En 1976, Guénolé Biger, le nouveau batteur, quitte le groupe pour laisser la place à Jean-Pierre Guichard. Dans la foulée, ils enregistrent Par Les Fils de Mandrin, qui n’apporte malheureusement pas grand chose. Certes, les textes sont là, la musique aussi, mais c’est un peu redondant avec ce que le groupe aura produit avant. Il contient néanmoins d’excellentes titres comme le morceau éponyme, Au Café Du Colibri, Des Yeux Couleurs d’Enfants et Hymne à la Vie. C’est quand même un très bon album, mais l’effet de surprise n’est plus là.

En 1977, un live du groupe sort, une compilation également. Du changement aussi dans le line up : Brézovar et Haas quittent le groupe, Claude Demet remplace Brézovar à la guitare et Gérald Renard remplace Haas à la basse.

Le chef d’oeuvre Guet-Apens

Guet-Apens

C’est alors qu’en 1978 sort Guet-Apens, qui constitue pour ma part le plus grand album du groupe. Six morceaux, six chefs-d’œuvre. Voyons cela de plus près : le titre A Colin-Maillard introduit cette nouvelle galette, avec un riff de guitare ravageur avant que le morceau ne se calme (Francis Décamps utilise alors un mellotron). Christian Décamps est ensuite déchaîné à la fin ! le morceau suivant, Dans Les Poches Du Berger, est plus calme mais tout aussi sublime. Un Trou Dans La Case poursuit, et montre une fois de plus que le mélange des chœurs et du son du mellotron est vraiment somptueux. Cet album contient par la suite les deux plus grosses claques que j’ai pu avoir avec ce groupe : Réveille-toi et Capitaine-Cœur de Miel. Le premier commence très fort : l’instrumentation est divine, les paroles sont dérangeantes car nécrophyles : étrangement splendide. Les plus belles paroles que j’ai eu l’occasion d’entendre dans ma vie ! et ce n’est pas fini : le morceau suivant (Capitaine Coeur de Miel) est sûrement le plus beau morceau de tout l’histoire du groupe. 14 minutes au compteur, on peut s’attendre à du prog. Et, en quelque sorte, c’en est. Cap’tain crie son désespoir, sa solitude et tombe dans l’alcoolisme… Bouleversant, notamment le pont reliant les deux parties où Francis Décamps est seul au mellotron : j’ai rarement entendu un passage aussi sombre.

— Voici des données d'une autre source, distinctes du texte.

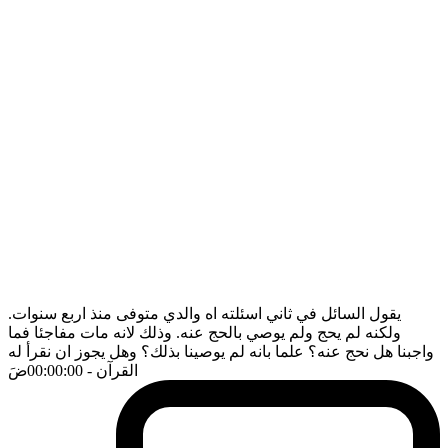
يقول السائل في ثاني اسئلته اه والدي متوفى منذ اربع سنوات.
ولكنه لم يحج ولم يوصي بالحج عنه. وذلك لانه مات مفاجئا فما
واجبنا هل نحج عنه؟ علما بانه لم يوصينا بذلك؟ وهل يجوز ان نقرأ له
القرآن
- 00:00:00
ضَ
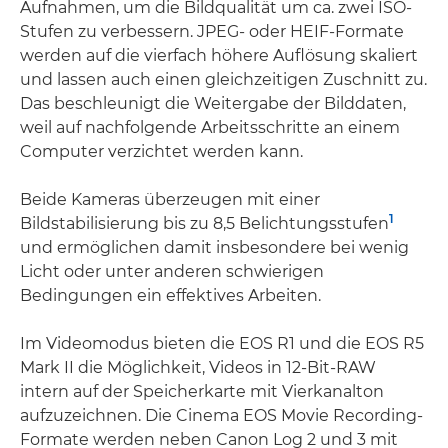
Aufnahmen, um die Bildqualität um ca. zwei ISO-
Stufen zu verbessern. JPEG- oder HEIF-Formate
werden auf die vierfach höhere Auflösung skaliert
und lassen auch einen gleichzeitigen Zuschnitt zu.
Das beschleunigt die Weitergabe der Bilddaten,
weil auf nachfolgende Arbeitsschritte an einem
Computer verzichtet werden kann.
Beide Kameras überzeugen mit einer
1
Bildstabilisierung bis zu 8,5 Belichtungsstufen
und ermöglichen damit insbesondere bei wenig
Licht oder unter anderen schwierigen
Bedingungen ein effektives Arbeiten.
Im Videomodus bieten die EOS R1 und die EOS R5
Mark II die Möglichkeit, Videos in 12-Bit-RAW
intern auf der Speicherkarte mit Vierkanalton
aufzuzeichnen. Die Cinema EOS Movie Recording-
Formate werden neben Canon Log 2 und 3 mit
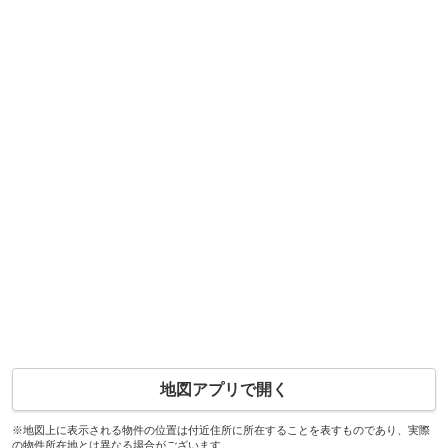
地図アプリで開く
※地図上に表示される物件の位置は付近住所に所在することを表すものであり、実際
の物件所在地とは異なる場合がございます。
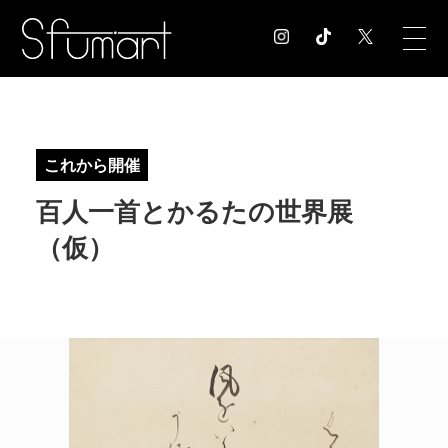
COLUMN
コラム記事
これから開催
EXHIBITION
百人一首とかるたの世界展
展覧会情報
MUSEUM
（仮）
美術館情報
NEWS
お知らせ
CONTACT
お問合せ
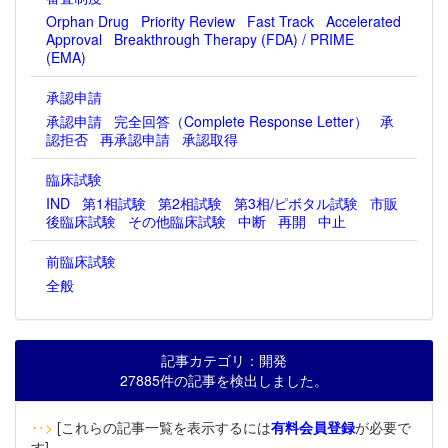
Orphan Drug
Priority Review
Fast Track
Accelerated
Approval
Breakthrough Therapy (FDA) / PRIME
(EMA)
承認申請
承認申請
完全回答（Complete Response Letter）
承
認拒否
再承認申請
承認取得
臨床試験
IND
第1相試験
第2相試験
第3相/ピボタル試験
市販
後臨床試験
その他臨床試験
中断
再開
中止
前臨床試験
全般
記事カテゴリ：開発
27885件の記事を検出しました。
‥>
[これらの記事一覧を表示するには
有料会員登録
が必要で
す]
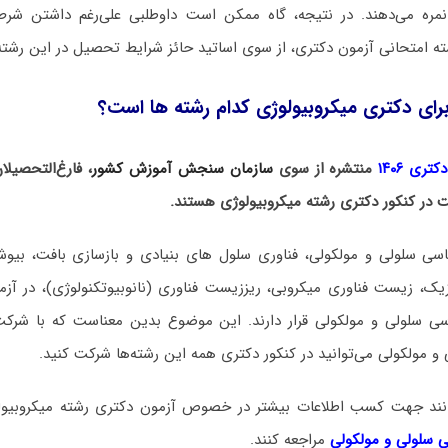
نمره می‌دهند. در نتیجه، گاه ممکن است داوطلبی علی‌رغم داشتن ش
ته امتحانی آزمون دکتری، از سوی اساتید حائز شرایط تحصیل در این رشته
رای دکتری میکروبیولوژی کدام رشته ها است؟
ری ۱۴۰۶
منتشره از سوی
سازمان سنجش آموزش کشور
، فارغ‌التحصیل
ت در کنکور دکتری رشته میکروبیولوژی هستند.
ی سلولی و مولکولی، فناوری سلول های بنیادی و بازسازی بافت، بیوش
زیک، زیست فناوری میکروبی، ریززیست فناوری (نانوبیوتکنولوژی)، در آز
ی سلولی و مولکولی قرار دارند. این موضوع بدین معناست که با شرکت
مولکولی می‌توانید در کنکور دکتری همه این رشته‌ها شرکت کنید.
توانند جهت کسب اطلاعات بیشتر در خصوص آزمون دکتری
رشته میکروبیو
 سلولی و مولکولی
مراجعه کنند.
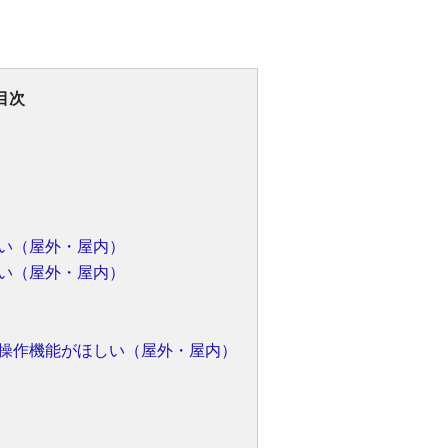
目次
い（屋外・屋内）
い（屋外・屋内）
操作機能がほしい（屋外・屋内）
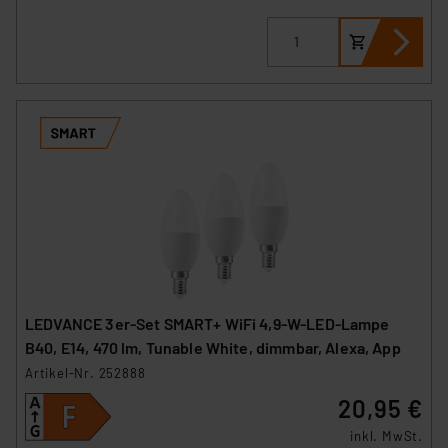
LEDVANCE 3er-Set SMART+ WiFi 4,9-W-LED-Lampe
B40, E14, 470 lm, Tunable White, dimmbar, Alexa, App
Artikel-Nr. 252888
20,95 €
inkl. MwSt.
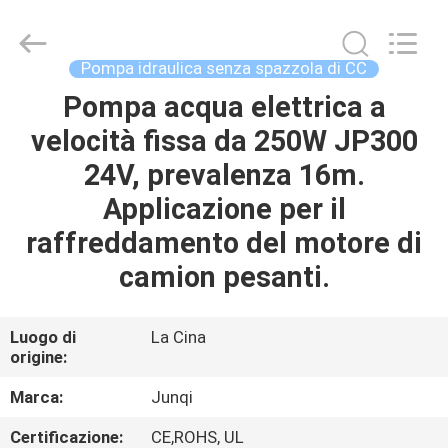
-
2026
Changzhou
Junqi
International
Pompa idraulica senza spazzola di CC
Trade
Co.,Ltd.
All
Pompa acqua elettrica a
CASA.
Rights
Reserved.
velocità fissa da 250W JP300
PRODOTTI
24V, prevalenza 16m.
Applicazione per il
SU
raffreddamento del motore di
DI
camion pesanti.
NOI
Luogo di
La Cina
origine:
VISITA
ALLA
Marca:
Junqi
FABBRICA
Certificazione:
CE,ROHS, UL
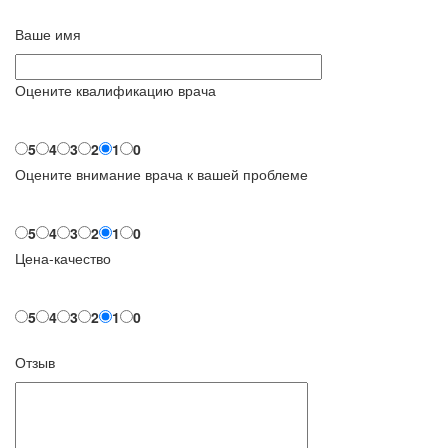
Ваше имя
Оцените квалификацию врача
5
4
3
2
1
0
Оцените внимание врача к вашей проблеме
5
4
3
2
1
0
Цена-качество
5
4
3
2
1
0
Отзыв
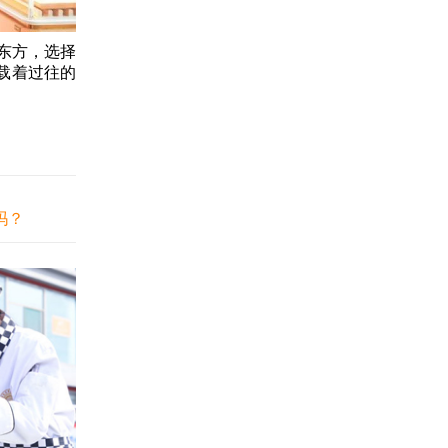
东方，选择
载着过往的
吗？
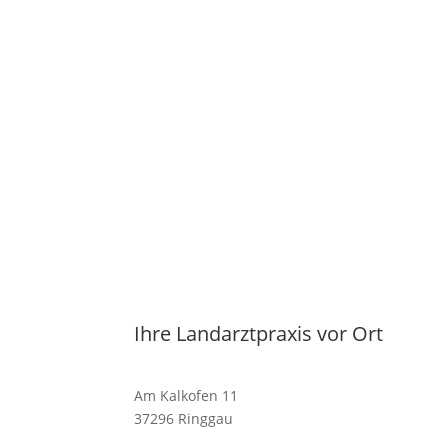
Ihre Landarztpraxis vor Ort
Am Kalkofen 11
37296 Ringgau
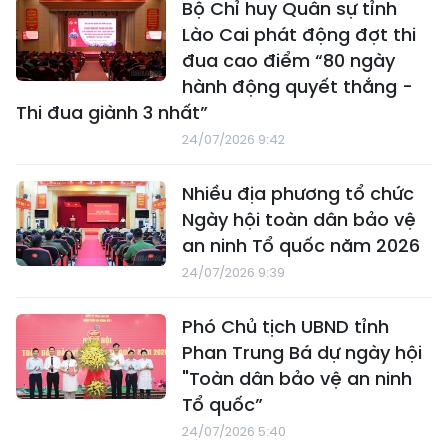
Bộ Chỉ huy Quân sự tỉnh
Lào Cai phát động đợt thi
đua cao điểm “80 ngày
hành động quyết thắng -
Thi đua giành 3 nhất”
24/07/2026 9:42
Nhiều địa phương tổ chức
Ngày hội toàn dân bảo vệ
an ninh Tổ quốc năm 2026
24/07/2026 9:39
Phó Chủ tịch UBND tỉnh
Phan Trung Bá dự ngày hội
"Toàn dân bảo vệ an ninh
Tổ quốc”
24/07/2026 5:40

En résumé, nul doute que Guet-Apens est bien le chef d’œuvre du groupe. Le groupe saura t-il toutefois confirmer ce chef d’œuvre ? Ange résistera t-il à l’épreuve du temps ? en 1978, la carrière d’Ange est loin d’être terminée et le groupe sortira de nombreux albums par la suite, sur lesquels nous reviendrons bientôt dans une seconde partie.

Et vous ? connaissez-vous déjà Ange et partagez-vous mon avis sur ces albums ?

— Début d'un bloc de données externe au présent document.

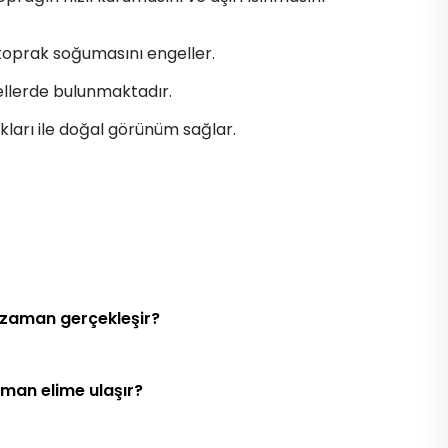
toprak soğumasını engeller.
sellerde bulunmaktadır.
kları ile doğal görünüm sağlar.
 zaman gerçekleşir?
aman elime ulaşır?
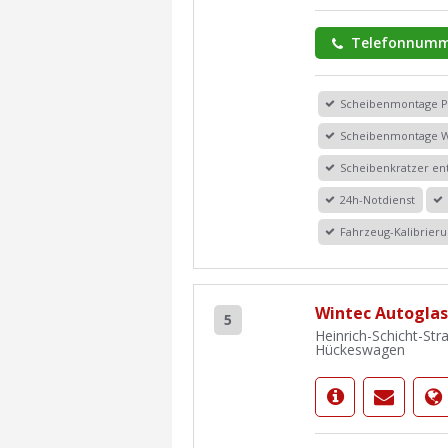
Telefonnumm
Scheibenmontage 
Scheibenmontage 
Scheibenkratzer en
24h-Notdienst
Fahrzeug-Kalibrier
Wintec Autoglas
5
Heinrich-Schicht-Str
Hückeswagen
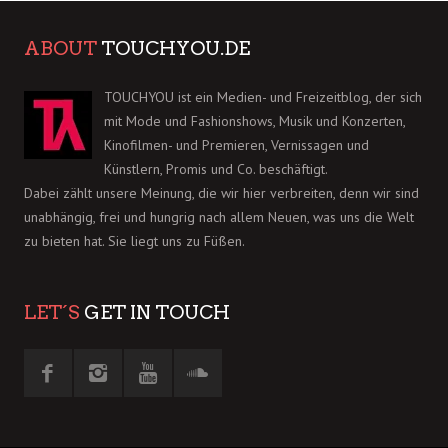
ABOUT
TOUCHYOU.DE
TOUCHYOU ist ein Medien- und Freizeitblog, der sich
mit Mode und Fashionshows, Musik und Konzerten,
Kinofilmen- und Premieren, Vernissagen und
Künstlern, Promis und Co. beschäftigt.
Dabei zählt unsere Meinung, die wir hier verbreiten, denn wir sind
unabhängig, frei und hungrig nach allem Neuen, was uns die Welt
zu bieten hat. Sie liegt uns zu Füßen.
LET´S
GET IN TOUCH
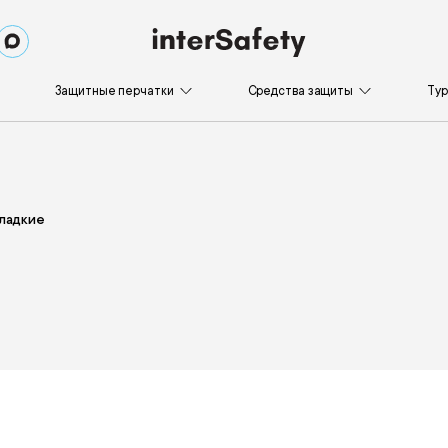
Защитные перчатки
Средства защиты
Ту
ладкие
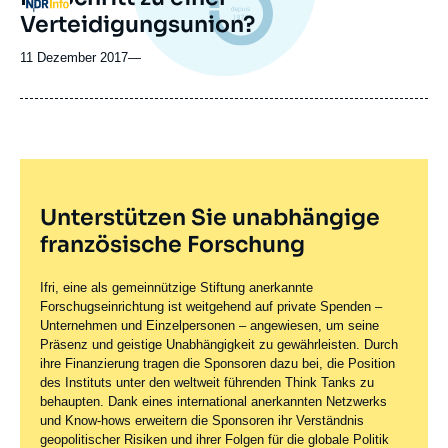
Verteidigungsunion?
11 Dezember 2017
—
Unterstützen Sie unabhängige
französische Forschung
Ifri, eine als gemeinnützige Stiftung anerkannte
Forschugseinrichtung ist weitgehend auf private Spenden –
Unternehmen und Einzelpersonen – angewiesen, um seine
Präsenz und geistige Unabhängigkeit zu gewährleisten. Durch
ihre Finanzierung tragen die Sponsoren dazu bei, die Position
des Instituts unter den weltweit führenden Think Tanks zu
behaupten. Dank eines international anerkannten Netzwerks
und Know-hows erweitern die Sponsoren ihr Verständnis
geopolitischer Risiken und ihrer Folgen für die globale Politik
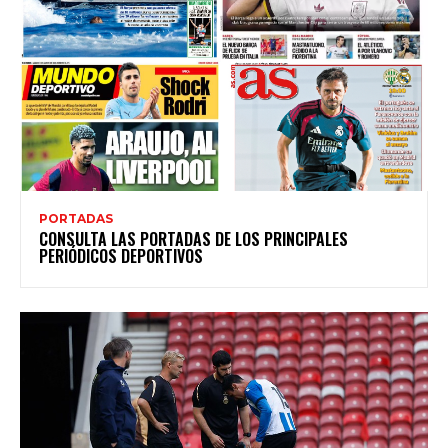
PORTADAS
CONSULTA LAS PORTADAS DE LOS PRINCIPALES
PERIÓDICOS DEPORTIVOS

Ecoutez la PLAYLIST ANGE : Dignité (1972) Ces Gens-Là (1973), Si J’étais Le Messie (1974), Sur La Trace Des Fées (1975), Hymne A La Vie (1976), Réveille-Toi (1978).

Découvrir Ange

Au final, trois albums relativement accessibles pour entrer dans l’univers du groupe : Guet Apens / Le Cimetière Des Arlequins / Emile Jacotey. Pour aller plus loin : Caricatures / Au-Delà Du Délire / Par Les Fils De Mandrin. Bien sûr, on parle des seventies.